Defect detection in textured materials using Neural Networks

           Various approaches based on texture analysis have been proposed for the automated visual inspection of textile webs. Computing features that capture texture properties is at the heart of most of these approaches. In this work a new approach to detect defects using feed-forward neural network (FFN) is investigated. Every fabric defect on textile web alters spatial arrangement of gray levels in the neighboring pixels and this change is used to detect the fabric defect. Every pixel from the acquired image is characterized by a feature vector. The gray level values of neighboring pixels form the feature vector for every pixel. The large dimension of feature vectors generates computational and overfitting problems. Therefore the dimension of feature vectors is reduced by using singular value decomposition of every feature vector. Further details from this work appears in a recent paper from Pattern Recognition. 

Figure 1: Twill weave fabric samples with defect mispick, netting-multilplies (1), thin bar, and netting-multiplies (2), and their corresponding segmentation of defects from 5/1 FFN.

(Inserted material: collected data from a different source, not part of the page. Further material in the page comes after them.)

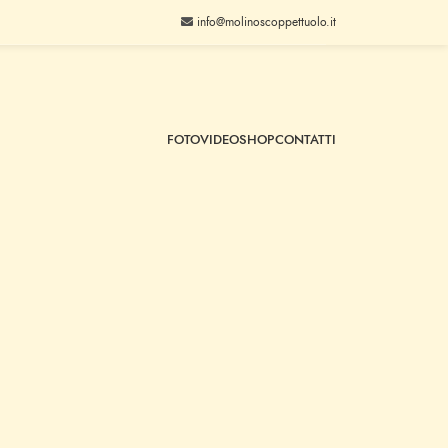
info@molinoscoppettuolo.it
FOTO
VIDEO
SHOP
CONTATTI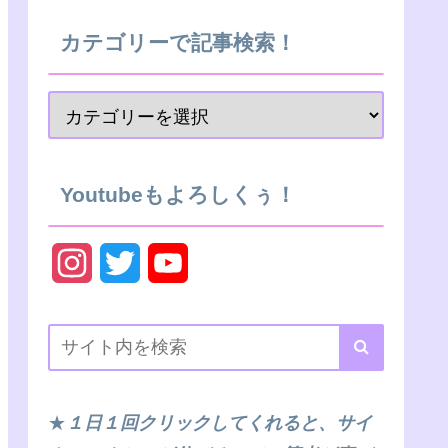
カテゴリーで記事検索！
Youtubeもよろしくぅ！
I
T
Y
n
w
o
s
i
u
t
t
T
★
１日１回クリックしてくれると、サイ
a
t
u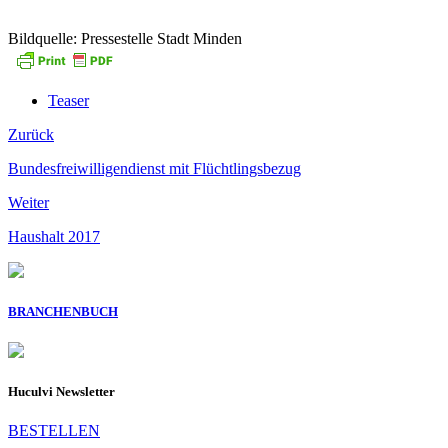
Bildquelle: Pressestelle Stadt Minden
Teaser
Zurück
Bundesfreiwilligendienst mit Flüchtlingsbezug
Weiter
Haushalt 2017
BRANCHENBUCH
Huculvi Newsletter
BESTELLEN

Figure 2: Convergence of training error from fabric defect mispick.

Figure 3: Plain  weave fabric samples with defect double weft, thin bar, broken ends, sleck-pick and their corresponding segmentation of defects from 5/1 FFN.

The computational simplicity is critical for success of any approach for real time fabric inspection. A low-cost solution for fabric defect detection using linear neural network was also proposed. Experimental results on the low-resolution images obtained from the real fabric samples have demonstrated their usefulness.

Figure 4: Generation of two projection signals from the image under inspection.

Figure 5: Block diagram of defect-detection scheme using linear neural networks.